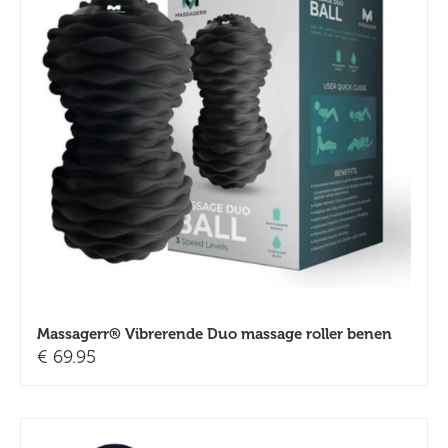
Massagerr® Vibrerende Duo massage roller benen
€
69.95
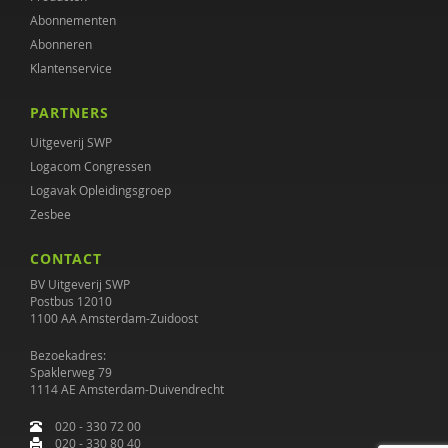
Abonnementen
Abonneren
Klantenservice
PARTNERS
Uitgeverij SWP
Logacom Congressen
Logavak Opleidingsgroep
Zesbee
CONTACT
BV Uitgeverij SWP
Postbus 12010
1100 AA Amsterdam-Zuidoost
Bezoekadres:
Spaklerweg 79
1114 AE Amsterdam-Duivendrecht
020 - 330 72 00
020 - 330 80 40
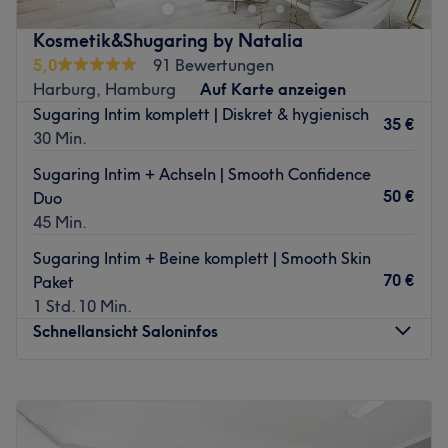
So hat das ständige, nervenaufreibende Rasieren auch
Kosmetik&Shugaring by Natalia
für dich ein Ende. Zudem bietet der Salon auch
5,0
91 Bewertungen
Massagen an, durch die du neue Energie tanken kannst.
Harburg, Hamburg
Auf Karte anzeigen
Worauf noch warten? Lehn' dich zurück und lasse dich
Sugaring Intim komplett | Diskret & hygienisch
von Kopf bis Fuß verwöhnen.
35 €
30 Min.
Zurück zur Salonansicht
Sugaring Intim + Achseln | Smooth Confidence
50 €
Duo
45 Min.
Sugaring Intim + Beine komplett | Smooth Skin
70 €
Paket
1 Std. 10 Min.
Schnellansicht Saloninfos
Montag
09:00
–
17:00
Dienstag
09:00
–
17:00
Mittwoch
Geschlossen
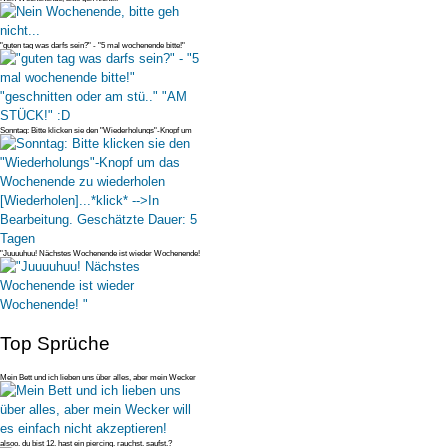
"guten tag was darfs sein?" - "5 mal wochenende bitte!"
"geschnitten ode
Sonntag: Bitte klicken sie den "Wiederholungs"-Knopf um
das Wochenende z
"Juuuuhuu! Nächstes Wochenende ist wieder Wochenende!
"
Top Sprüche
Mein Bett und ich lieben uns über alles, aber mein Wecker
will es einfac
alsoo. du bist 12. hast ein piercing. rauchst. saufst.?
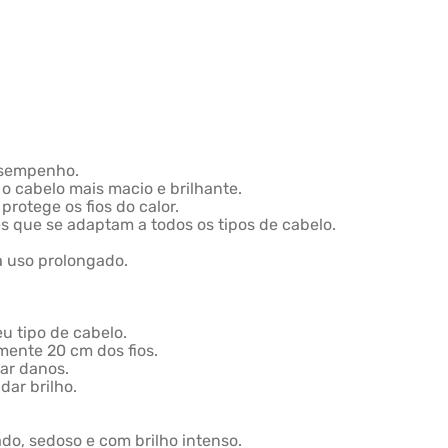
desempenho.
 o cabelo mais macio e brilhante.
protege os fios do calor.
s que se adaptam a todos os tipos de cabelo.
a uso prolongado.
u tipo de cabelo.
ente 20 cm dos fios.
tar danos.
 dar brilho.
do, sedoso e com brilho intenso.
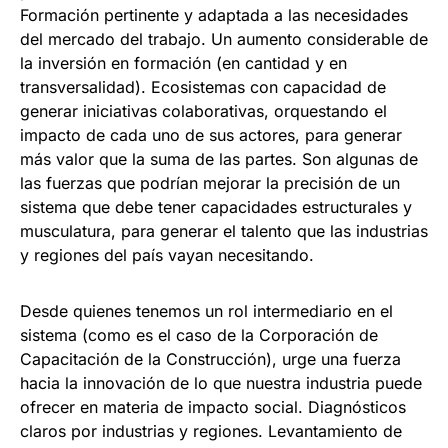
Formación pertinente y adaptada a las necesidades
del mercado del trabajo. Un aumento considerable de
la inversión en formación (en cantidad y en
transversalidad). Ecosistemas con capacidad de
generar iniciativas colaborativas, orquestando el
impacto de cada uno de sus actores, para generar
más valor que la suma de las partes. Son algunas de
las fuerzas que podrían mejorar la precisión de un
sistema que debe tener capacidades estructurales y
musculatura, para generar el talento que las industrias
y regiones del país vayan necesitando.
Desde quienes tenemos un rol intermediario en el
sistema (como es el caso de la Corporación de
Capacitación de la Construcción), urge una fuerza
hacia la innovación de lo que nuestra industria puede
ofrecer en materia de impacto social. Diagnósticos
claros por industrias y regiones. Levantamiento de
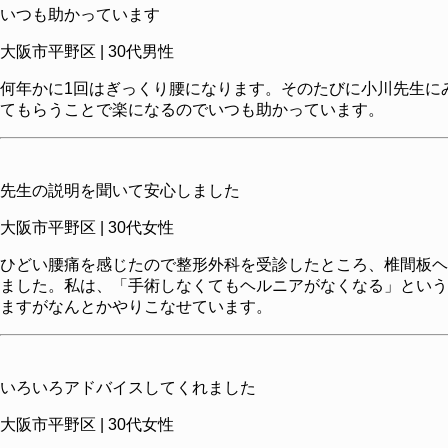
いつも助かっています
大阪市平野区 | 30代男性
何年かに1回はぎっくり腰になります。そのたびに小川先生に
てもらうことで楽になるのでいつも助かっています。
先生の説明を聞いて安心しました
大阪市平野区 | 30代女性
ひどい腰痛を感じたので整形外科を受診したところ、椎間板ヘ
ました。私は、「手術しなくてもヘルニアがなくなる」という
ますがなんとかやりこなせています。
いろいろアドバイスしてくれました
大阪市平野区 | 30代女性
########################################
#### PROBLEM DETAILS:
Repeat the full listing above exactly, with no pictures in the copy.

#### RESPONSE FOR THIS EXERCISE:
Massagerr® Vibrerende Duo massage roller benen
€
69.95
Abonnementen
Abonneren
Klantenservice
PARTNERS
Uitgeverij SWP
Logacom Congressen
Logavak Opleidingsgroep
Zesbee
CONTACT
BV Uitgeverij SWP
Postbus 12010
1100 AA Amsterdam-Zuidoost
Bezoekadres:
Spaklerweg 79
1114 AE Amsterdam-Duivendrecht
020 - 330 72 00
020 - 330 80 40
So hat das ständige, nervenaufreibende Rasieren auch
Kosmetik&Shugaring by Natalia
für dich ein Ende. Zudem bietet der Salon auch
5,0
91 Bewertungen
Massagen an, durch die du neue Energie tanken kannst.
Harburg, Hamburg
Auf Karte anzeigen
Worauf noch warten? Lehn' dich zurück und lasse dich
Sugaring Intim komplett | Diskret & hygienisch
von Kopf bis Fuß verwöhnen.
35 €
30 Min.
Zurück zur Salonansicht
Sugaring Intim + Achseln | Smooth Confidence
50 €
Duo
45 Min.
Sugaring Intim + Beine komplett | Smooth Skin
70 €
Paket
1 Std. 10 Min.
Schnellansicht Saloninfos
Montag
09:00
–
17:00
Dienstag
09:00
–
17:00
Mittwoch
Geschlossen
"guten tag was darfs sein?" - "5 mal wochenende bitte!"
"geschnitten ode
Sonntag: Bitte klicken sie den "Wiederholungs"-Knopf um
das Wochenende z
"Juuuuhuu! Nächstes Wochenende ist wieder Wochenende!
"
Top Sprüche
Mein Bett und ich lieben uns über alles, aber mein Wecker
will es einfac
alsoo. du bist 12. hast ein piercing. rauchst. saufst.?
desempenho.
 o cabelo mais macio e brilhante.
protege os fios do calor.
s que se adaptam a todos os tipos de cabelo.
a uso prolongado.
u tipo de cabelo.
ente 20 cm dos fios.
tar danos.
 dar brilho.
do, sedoso e com brilho intenso.
Formación pertinente y adaptada a las necesidades
del mercado del trabajo. Un aumento considerable de
la inversión en formación (en cantidad y en
transversalidad). Ecosistemas con capacidad de
generar iniciativas colaborativas, orquestando el
impacto de cada uno de sus actores, para generar
más valor que la suma de las partes. Son algunas de
las fuerzas que podrían mejorar la precisión de un
sistema que debe tener capacidades estructurales y
musculatura, para generar el talento que las industrias
y regiones del país vayan necesitando.
Desde quienes tenemos un rol intermediario en el
sistema (como es el caso de la Corporación de
Capacitación de la Construcción), urge una fuerza
hacia la innovación de lo que nuestra industria puede
ofrecer en materia de impacto social. Diagnósticos
claros por industrias y regiones. Levantamiento de
いつも助かっています
大阪市平野区 | 30代男性
何年かに1回はぎっくり腰になります。そのたびに小川先生に
てもらうことで楽になるのでいつも助かっています。
先生の説明を聞いて安心しました
大阪市平野区 | 30代女性
ひどい腰痛を感じたので整形外科を受診したところ、椎間板ヘ
ました。私は、「手術しなくてもヘルニアがなくなる」という
ますがなんとかやりこなせています。
いろいろアドバイスしてくれました
大阪市平野区 | 30代女性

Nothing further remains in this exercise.